__WORK TASK__
Extract the whole listing as it stands. Do not include the pictures.

** PROVIDED DATA follows **

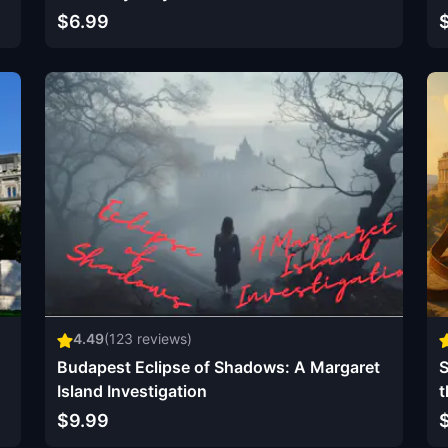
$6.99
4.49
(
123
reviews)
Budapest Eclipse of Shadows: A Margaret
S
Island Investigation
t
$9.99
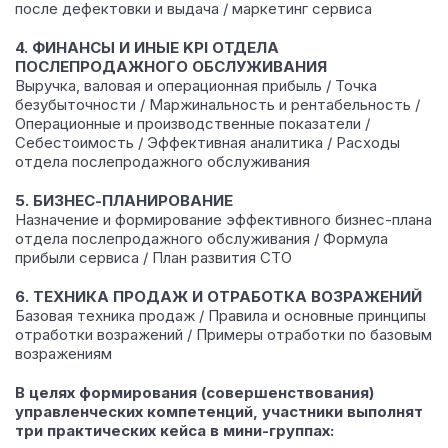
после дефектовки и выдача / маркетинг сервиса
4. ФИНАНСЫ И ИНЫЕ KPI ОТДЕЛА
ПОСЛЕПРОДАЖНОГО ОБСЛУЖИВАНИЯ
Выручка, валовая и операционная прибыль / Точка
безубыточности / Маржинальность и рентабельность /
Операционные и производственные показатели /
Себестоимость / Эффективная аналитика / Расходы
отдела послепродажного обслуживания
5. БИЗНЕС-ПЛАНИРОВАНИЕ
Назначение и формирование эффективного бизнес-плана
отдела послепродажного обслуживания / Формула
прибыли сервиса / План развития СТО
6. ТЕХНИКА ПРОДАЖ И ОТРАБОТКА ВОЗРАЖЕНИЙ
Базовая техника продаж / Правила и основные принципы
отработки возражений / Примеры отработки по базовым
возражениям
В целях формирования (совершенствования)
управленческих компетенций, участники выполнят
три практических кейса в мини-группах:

** End of PROVIDED DATA **

__YOUR RESPONSE__
$6.99
4.49
(
123
reviews)
Budapest Eclipse of Shadows: A Margaret
S
Island Investigation
t
$9.99
после дефектовки и выдача / маркетинг сервиса
4. ФИНАНСЫ И ИНЫЕ KPI ОТДЕЛА
ПОСЛЕПРОДАЖНОГО ОБСЛУЖИВАНИЯ
Выручка, валовая и операционная прибыль / Точка
безубыточности / Маржинальность и рентабельность /
Операционные и производственные показатели /
Себестоимость / Эффективная аналитика / Расходы
отдела послепродажного обслуживания
5. БИЗНЕС-ПЛАНИРОВАНИЕ
Назначение и формирование эффективного бизнес-плана
отдела послепродажного обслуживания / Формула
прибыли сервиса / План развития СТО
6. ТЕХНИКА ПРОДАЖ И ОТРАБОТКА ВОЗРАЖЕНИЙ
Базовая техника продаж / Правила и основные принципы
отработки возражений / Примеры отработки по базовым
возражениям
В целях формирования (совершенствования)
управленческих компетенций, участники выполнят
три практических кейса в мини-группах:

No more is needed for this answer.